Blanco criticó que estas iniciativas parecen diseñadas para que la ciudadanía termine eligiendo “el menos malo de los proyectos”, en lugar de un código que garantice una legislación equilibrada y justa.
Uno de los principales puntos cuestionados es la falta de tipificación del feminicidio, lo que, según Blanco, impide la aplicación de políticas públicas adecuadas y sanciones proporcionales a este delito.
“No se tipifica el feminicidio, que es uno de los grandes desafíos que tenemos. Ya enfrentamos la falta de políticas públicas eficientes en esta materia, pero si tampoco se incluye en el código, estamos dejando un vacío legal importante”, expresó.
En cuanto a la propuesta del senador Rogelio Genao, Blanco señaló que si bien menciona el delito de discriminación, omite la discriminación por orientación sexual. Además, advirtió sobre los riesgos de incluir la objeción de conciencia como argumento legal para justificar actos discriminatorios.

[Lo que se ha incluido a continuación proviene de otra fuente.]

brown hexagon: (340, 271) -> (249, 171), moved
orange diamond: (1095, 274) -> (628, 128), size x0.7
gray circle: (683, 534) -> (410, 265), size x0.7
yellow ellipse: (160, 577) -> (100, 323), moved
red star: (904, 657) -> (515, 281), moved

“Permitir la discriminación bajo el concepto de objeción de conciencia es abrir una brecha peligrosa. Básicamente, se estaría legislando el derecho a discriminar en base a creencias personales”, explicó.
Blanco también criticó el tratamiento de las tres causales del aborto en la propuesta de la diputada Soraya Suárez, advirtiendo que el proyecto no solo agrava las penas, sino que introduce interpretaciones ambiguas que podrían afectar incluso el acceso a métodos anticonceptivos.

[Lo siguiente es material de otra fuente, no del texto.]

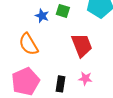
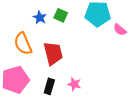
red trapezoid: (82, 45) -> (53, 53), moved

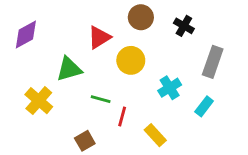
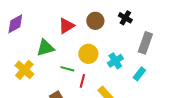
brown circle: (141, 17) -> (95, 21), moved
yellow circle: (131, 60) -> (88, 54), moved

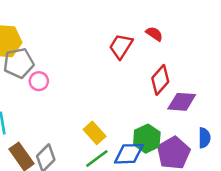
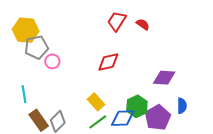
red trapezoid: (121, 46) -> (117, 21), moved
red diamond: (160, 80) -> (108, 62), moved, turned 35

“Se imponen penas de hasta 30 años y se introducen disposiciones que podrían criminalizar el uso de medicamentos como las pastillas del día después. La redacción es tan ambigua que hasta un té de hierbas podría ser interpretado como un intento de aborto”, detalló.

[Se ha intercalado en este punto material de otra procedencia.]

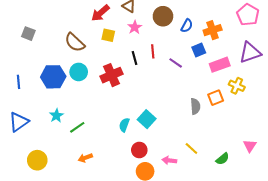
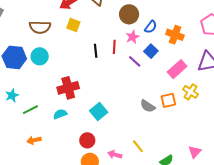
pink star: (135, 27) -> (132, 37), moved
orange cross: (213, 30) -> (175, 35), turned 30
brown semicircle: (75, 42) -> (40, 27), turned -50
blue square: (199, 50) -> (151, 51), moved, turned -32
pink rectangle: (220, 65) -> (177, 69), turned -30
red cross: (112, 75) -> (68, 88), moved
gray semicircle: (195, 106) -> (148, 106), turned 119
cyan semicircle: (124, 125) -> (60, 114), moved, turned 40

Asimismo, destacó que en muchos casos, la determinación del estado de necesidad quedaría en manos del tribunal, por encima de la valoración médica, lo que podría generar decisiones judiciales contrarias a la evidencia científica.
Desde Participación Ciudadana, se cuestiona la intención detrás de estos proyectos de reforma, señalando que la fragmentación de propuestas podría dar lugar a una legislación inconsistente.
“¿Vamos a presentar un sancocho de proyectos para terminar con un Frankenstein legal? Las leyes deben implementarse garantizando derechos, no recortándolos”, concluyó Blanco.